Die Richter sagten, die Verwaltungsgerichte hätten die Zulässigkeit militärischer Tiefflüge nur in beschränktem Umfang zu prüfen. So würden sie zum Beispiel feststellen, ob die Interessen der Bevölkerung, vor allem was den Lärmschutz anbelangt, ausreichend berücksichtigt würden. Das Gericht erkenne an, daß sich das Verteidigungsministerium in den letzten Jahren bemüht habe, den Tiefflugbetrieb einzuschränken. Der Sprecher des Verteidigungsministeriums, Jochen Both, betonte, die jährlichen Tiefflugstunden seien schon von 88.000 im Jahr 1980 auf 16.000 im vergangenen Jahr gesenkt worden. Die Mindestflughöhe für militärische Übungen wurde nach der Wende von 150 auf 300 Meter heraufgesetzt. Allerdings dürfen nach wie vor die Flugzeuge der Schnellen Eingreiftruppe der Nato im Einzelfall bis auf 75 Meter heruntergehen. Die Richter fanden denn auch, daß das tägliche Leben in den Tieffluggebieten normal weiterlaufen könne. Gesundheitliche Schäden durch Tiefflüge nachzuweisen, sei den Klägern nicht gelungen.

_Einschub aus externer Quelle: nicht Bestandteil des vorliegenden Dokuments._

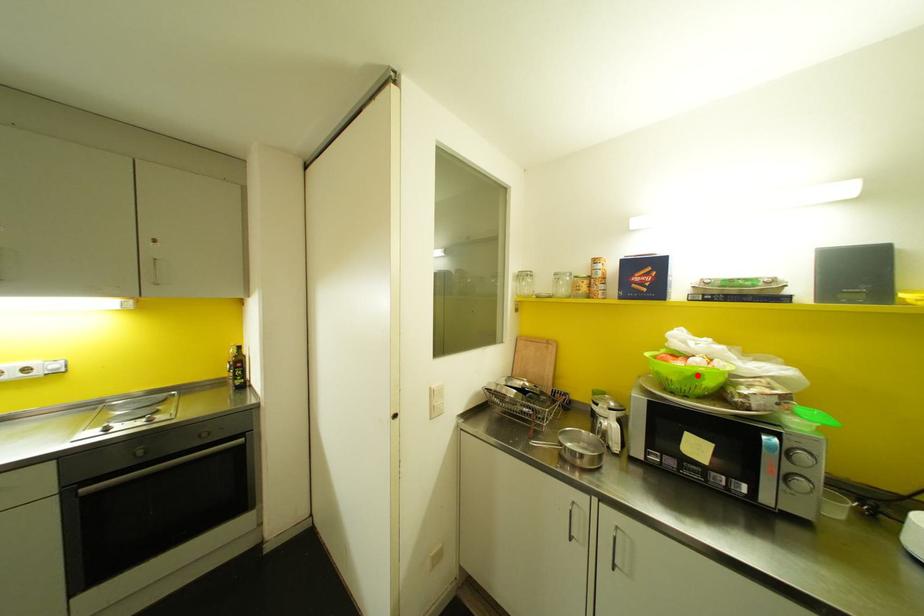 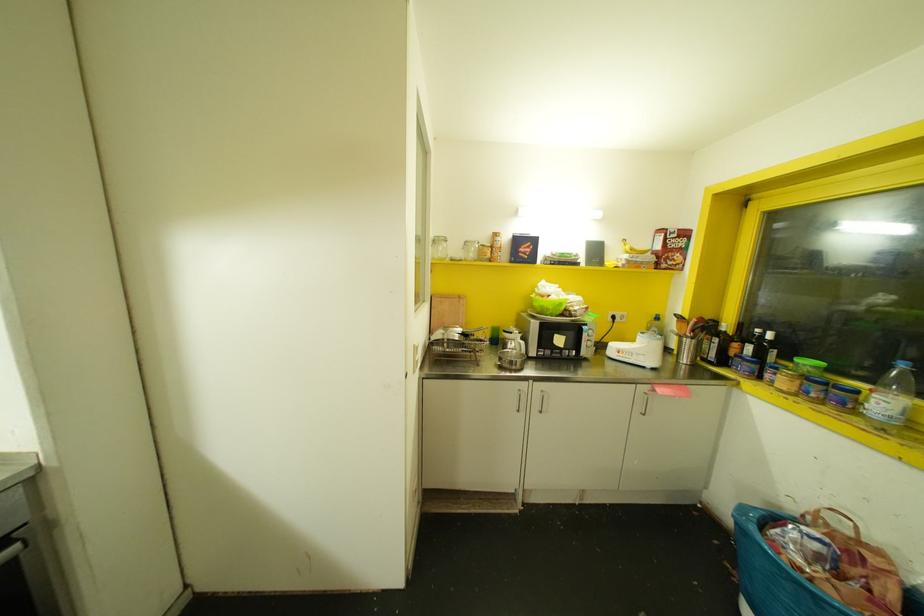 Question: I am providing you with two images of the same scene from different viewpoints. A red point is marked on the first image. Is the red point's position out of view in image 2?

Choices:
 (A) Yes
 (B) No

Answer: (B) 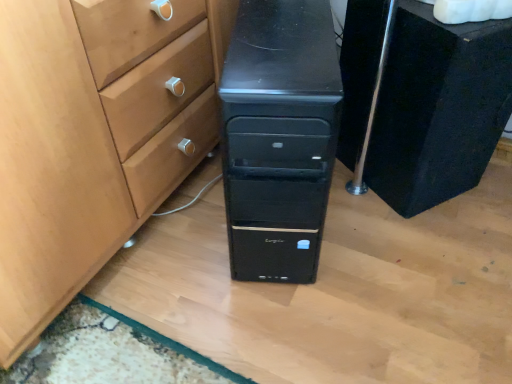 The width and height of the screenshot is (512, 384). I want to click on vacant area that lies between black matte chest of drawers at center, which appears as the second chest of drawers when viewed from the right, and black matte chest of drawers at center, which appears as the first chest of drawers when viewed from the right, so click(x=365, y=230). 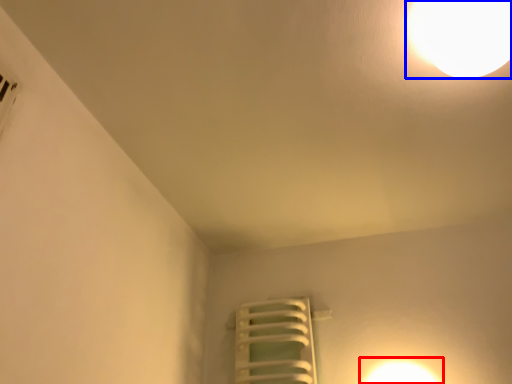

„Das Grundsatzurteil ist Makulatur.“ So reagierte Helge Cramer, Sprecher der nordbayerischen Tieffluggegner auf das gestrige Urteil. Er wirft den Richtern vor, nach Maßstäben des „Kalten Krieges“ entschieden zu haben. Nach dem Wegfall der West-Ost-Konfrontation seien jedoch Tiefflüge für die Landesverteidigung nicht mehr erforderlich, verweist Cramer auf entsprechende Passagen im Weißbuch der Bundeswehr.

„Das Urteil geht in keiner Weise auf die veränderte Situation ein“, resümiert Cramer. Die vor dem Verwaltungsgericht unterlegenen Bürger und Gemeinden erwägen nun den Gang vor das Bundesverfassungsgericht.